Maxar’s WeatherDesk^SMleverages these advanced computing technologies to deliver weather forecasts faster to customers, enabling them to make better informed business decisions. WeatherDesk builds HPC solutions on AWS to provide access to global numerical weather forecasts to stay ahead of emerging conditions that affect agriculture production, commodity trading, and financial markets. These forecasts are also vital for protecting critical infrastructure like power grids around the world, energy exploration and production, and even transportation. The WeatherDesk platform provides access to data services, web applications, and information reports to customers around the clock via a software-as-a-service (SaaS) suite of offerings designed for specific personas – data scientists and developers, researchers, and executives and operators, respectively.

Maxar uses a number of HPC services like Elastic Fabric Adapter (EFA), the AWS Nitro System and AWS ParallelCluster to deliver their solutions to their customers. All of this allows Maxar to scale HPC applications to tens of thousands of CPUs with the reliability, scalability, and agility of AWS that would otherwise be extremely difficult to achieve.

In this post, we will discuss how Maxar deploys all these tools to run short duration HPC workloads using the “fail fast” software development technique.

Constraints

HPC workloads come in all different shapes and sizes, but can generally be divided into two categories based on the degree of interaction between the concurrently running parallel processes:

Loosely-coupled are those where the multiple processes don’t strongly interact with each other in the course of a simulation.
Tightly coupled are those where the parallel processes are simultaneously running and regularly exchanging information between cooperating processes at each step of a simulation.

Solutions like Maxar’s WeatherDesk platform using HPC for numerical weather prediction are tightly coupled due to the complexity of the calculations that go into making a numerical weather forecast. Mainly, the codependency of global weather parameters and computing algorithms require over two billion calculations per second spread across hundreds of Amazon Elastic Compute Cloud (Amazon EC2) instances within an AWS HPC cluster environment. Each of these calculations depends on each other – so the reliable exchange of lots of data in the least time, is important.

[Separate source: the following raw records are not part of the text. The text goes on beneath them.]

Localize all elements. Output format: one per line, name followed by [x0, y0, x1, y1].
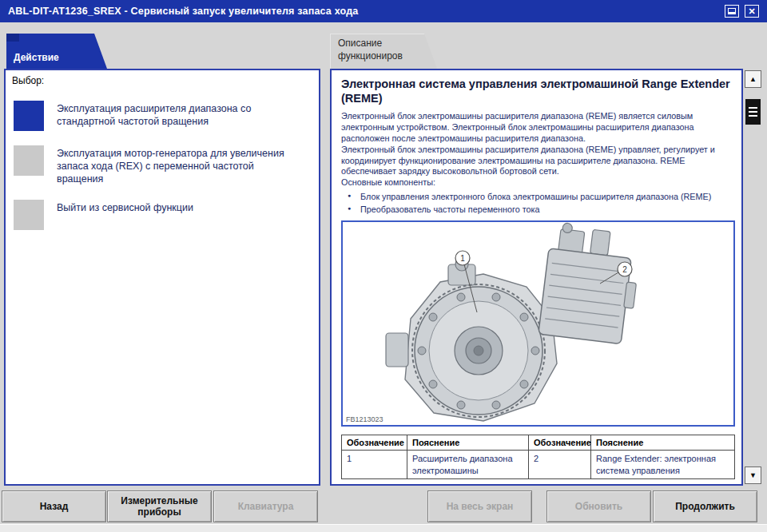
titlebar-icons: ✕ [725, 5, 759, 18]
figure-illustration: 1 2 [343, 222, 733, 425]
option-checkbox[interactable] [14, 200, 44, 230]
legend-table: Обозначение Пояснение Обозначение Поясне… [341, 435, 735, 479]
paragraph: Электронный блок электромашины расширите… [341, 111, 732, 144]
scrollbar-thumb[interactable] [745, 99, 761, 125]
scrollbar[interactable]: ▲ ▼ [745, 70, 761, 484]
table-header: Обозначение [529, 435, 591, 451]
refresh-button[interactable]: Обновить [546, 490, 651, 522]
list-item: Блок управления электронного блока элект… [346, 190, 732, 203]
option-exit-service[interactable]: Выйти из сервисной функции [14, 200, 311, 230]
app-window: ABL-DIT-AT1236_SREX - Сервисный запуск у… [0, 0, 767, 532]
close-glyph: ✕ [748, 7, 755, 16]
footer-strip [0, 524, 767, 532]
tab-row: Действие Описание функциониров [0, 22, 767, 69]
list-item-text: Преобразователь частоты переменного тока [360, 204, 540, 214]
table-header: Обозначение [342, 435, 407, 451]
option-label: Эксплуатация мотор-генератора для увелич… [57, 145, 296, 185]
components-list: Блок управления электронного блока элект… [346, 190, 732, 216]
tab-active-marker [6, 34, 19, 42]
selection-panel: Выбор: Эксплуатация расширителя диапазон… [4, 69, 320, 486]
tab-function-description[interactable]: Описание функциониров [330, 34, 437, 69]
list-item-text: Блок управления электронного блока элект… [360, 192, 711, 201]
paragraph: Электронный блок электромашины расширите… [341, 145, 732, 177]
fullscreen-button[interactable]: На весь экран [427, 490, 532, 522]
option-checkbox[interactable] [14, 145, 44, 176]
list-item: Преобразователь частоты переменного тока [346, 203, 732, 216]
option-label: Эксплуатация расширителя диапазона со ст… [57, 101, 296, 128]
table-cell: Расширитель диапазона электромашины [407, 451, 529, 479]
tab-function-description-label: Описание функциониров [338, 38, 403, 62]
window-restore-icon[interactable] [725, 5, 739, 18]
figure[interactable]: 1 2 FB1213023 [341, 220, 735, 427]
table-header: Пояснение [407, 435, 529, 451]
arrow-up-icon: ▲ [749, 75, 757, 83]
figure-callout-2: 2 [622, 265, 627, 274]
close-icon[interactable]: ✕ [745, 5, 759, 18]
scroll-down-button[interactable]: ▼ [745, 466, 761, 484]
figure-code: FB1213023 [346, 415, 384, 423]
description-panel: Электронная система управления электрома… [330, 69, 743, 486]
option-checkbox-selected[interactable] [14, 101, 44, 131]
measuring-devices-button[interactable]: Измерительные приборы [107, 490, 212, 522]
continue-button[interactable]: Продолжить [653, 490, 757, 522]
tab-action-label: Действие [14, 52, 59, 63]
table-cell: 2 [529, 451, 591, 479]
tab-action[interactable]: Действие [6, 34, 107, 69]
table-header: Пояснение [591, 435, 735, 451]
option-standard-speed[interactable]: Эксплуатация расширителя диапазона со ст… [14, 101, 311, 131]
arrow-down-icon: ▼ [749, 471, 757, 479]
title-bar: ABL-DIT-AT1236_SREX - Сервисный запуск у… [0, 0, 767, 22]
option-label: Выйти из сервисной функции [57, 200, 193, 214]
paragraph: Основные компоненты: [341, 177, 732, 189]
selection-label: Выбор: [6, 70, 319, 86]
table-row: 1 Расширитель диапазона электромашины 2 … [342, 451, 735, 479]
table-header-row: Обозначение Пояснение Обозначение Поясне… [342, 435, 735, 451]
window-glyph [728, 8, 736, 14]
option-variable-speed[interactable]: Эксплуатация мотор-генератора для увелич… [14, 145, 311, 185]
table-cell: Range Extender: электронная система упра… [591, 451, 735, 479]
back-button[interactable]: Назад [2, 490, 106, 522]
thumb-grip-line [749, 107, 757, 109]
table-cell: 1 [342, 451, 407, 479]
window-title: ABL-DIT-AT1236_SREX - Сервисный запуск у… [8, 6, 359, 17]
document-heading: Электронная система управления электрома… [341, 77, 732, 105]
thumb-grip-line [749, 111, 757, 113]
keyboard-button[interactable]: Клавиатура [213, 490, 318, 522]
figure-callout-1: 1 [460, 254, 465, 263]
thumb-grip-line [749, 115, 757, 117]
bottom-toolbar: Назад Измерительные приборы Клавиатура Н… [0, 486, 767, 524]
scroll-up-button[interactable]: ▲ [745, 70, 761, 88]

Additionally, HPC workloads – including Maxar’s WeatherDesk – are often constrained in other ways that can impact the final solution:

HPC workloads are often very bursty, performing computations only a few hours per day. This requires a large number of cores for a short time when they run.
Time-bound workloads must complete on a specific schedule with the exact number of instances or physical cores available throughout that time period.
Spot instances require workloads to “checkpoint” to handle interruptions, but not all can. Typically, tightly coupled applications, like weather simulation, find this hard.

Workloads often prefer homogeneous instance types or instances with the same underlying architecture and, as we discussed, they need reliable, fast, high-throughput connectivity between instances.

Maxar needs to ensure they’re able to launch the HPC clusters when needed, using the suite of architectures given the problem set, and they must dynamically adjust (or fail fast) to minimize downstream impact.

Solution overview

With these constraints in mind, Maxar built a solution on AWS that uses hpc6a instances. These instances are powered by 3rd generation AMD EPYC processors and offer up to 65% better price performance over comparable Amazon EC2 x86 based compute-optimized instances.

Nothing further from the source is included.